Video the video here, and all videos by MNFIRAQ Standing in a gray room with walls pocked with bullet holes, a quartet of U.S. Army soldiers trade fire with an unseen enemy perched off-screen.
"You've just got to aim a little bit higher, kid," one soldier coaches another firing what appears to be a grenade launcher at a building several blocks away.
"Whew, that smells good," the first soldier says.
The movie, "Battle on Haifa Street, Baghdad, Iraq," conjures comparisons to war films from "Apocalypse Now" to "Full Metal Jacket," but this grainy, jumpy short is not fiction. It is combat footage posted for the world to see by the military on YouTube.
It's one of dozens that the Army has put on the Internet since March in an effort to tell its side of the story about an increasingly controversial war in Iraq. Judging by the numbers -- the Haifa Street video has been viewed more than a half million times -- the Army has been successful in luring eyes to its story.
Clifton, N.J. firefighter Chris Struening spent more than a year in Iraq serving as a military policeman when his National Guard unit was called to active duty in 2004. He said Tuesday that he liked that the YouTube videos portrayed more positive stories -- like injured civilians being helped by American doctors -- about the war effort. The mainstream media, he believes, doesn't spend enough time on such stories.
He said he thought the combat footage was accurate and showed enough to whet the appetite of a public weaned on Hollywood action movies without crossing a line prohibiting graphic violence. To be credible, the military has to show some of the fighting that its troops face in Iraq, he said.
"It's not like the military can say 'Everything's fine and dandy over there.' The American public, they're not stupid," Struening said. "They know what goes on. What better way to do it than have the military release choice footage? Something that maybe doesn't show as much, but shows just enough to satisfy the public's curiosity."

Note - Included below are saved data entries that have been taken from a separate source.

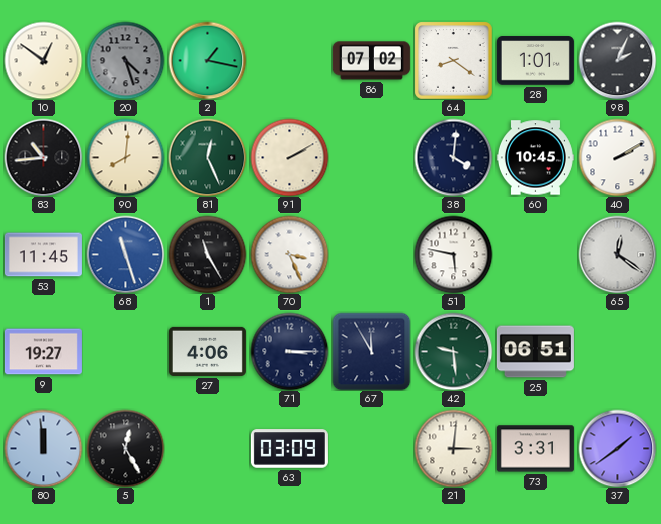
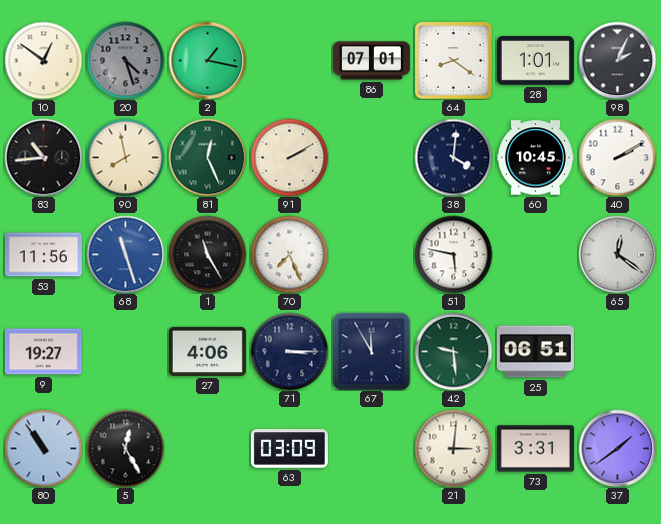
86: 07:02 -> 07:01
90: 8:01 -> 7:58
53: 11:45 -> 11:56
70: 3:26 -> 7:26
80: 11:59 -> 10:54
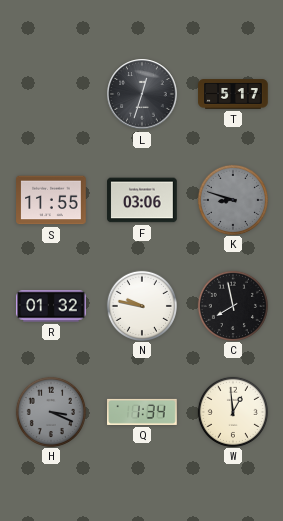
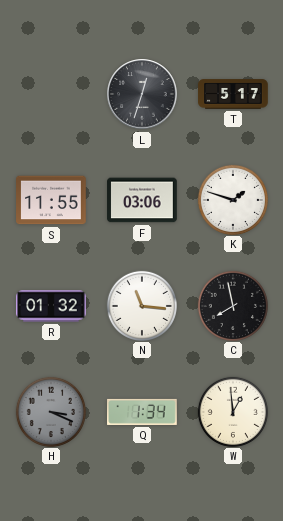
K: 8:48 -> 1:48
K dial: grey -> white
N: 9:47 -> 11:16
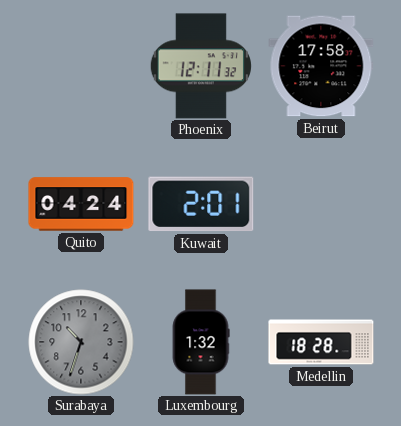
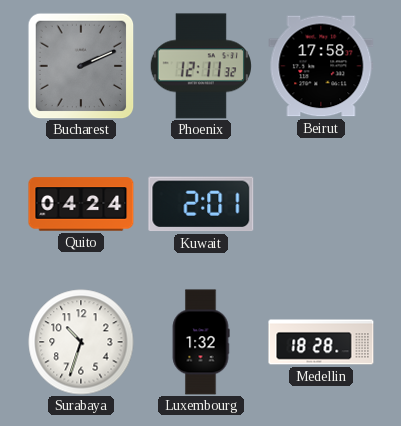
Bucharest: none -> 2:11
Surabaya dial: grey -> white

Anti-war activist Madelyn Hoffman, director of the Montclair-based New Jersey Peace Action, said she found the combat videos offensive and disturbing. But she said that the graphic violence confirmed her beliefs about the horrors of war.
"In some ways, seeing the actual footage of what's going on is better than what we get on national media. At least you see it without censorship," Hoffman said. "At least people are seeing the reality of it. It is my feeling that if more people saw the reality of it, more people would understand how violent and brutal it is and how much at risk our soldiers are. Footage like this, you can't watch it for very long. I can't watch it for very long."
She said she worried that such videos might attract young people to U.S. armed forces facing wartime recruiting shortfalls.
"It's like a glorified video game. Here you are, you can root for your team," she said. "When they succeed, you can cheer and maybe a year or two from now, you can enlist and become part of that team."
Army Lt. Col. Christopher Garver, whose combined press information center in Baghdad launched the YouTube channel, said in a telephone interview Tuesday that recruiting was never part of the considerations behind it.
From the military's perspective, the benefit of posting videos to the Web directly is that it can bypass a skeptical and increasingly war-weary mass media to publicize the positive stories it considers overlooked. In one video, soldiers give gifts to Iraqi Boy Scouts.
"(On YouTube) you're not showing the carnage of the devastation of the car bombs of the day," Garver said.
"I don't need to, that's on every TV channel. That story is getting out. I don't feel a need to tell that story. Some of the other stuff is not getting out on its own."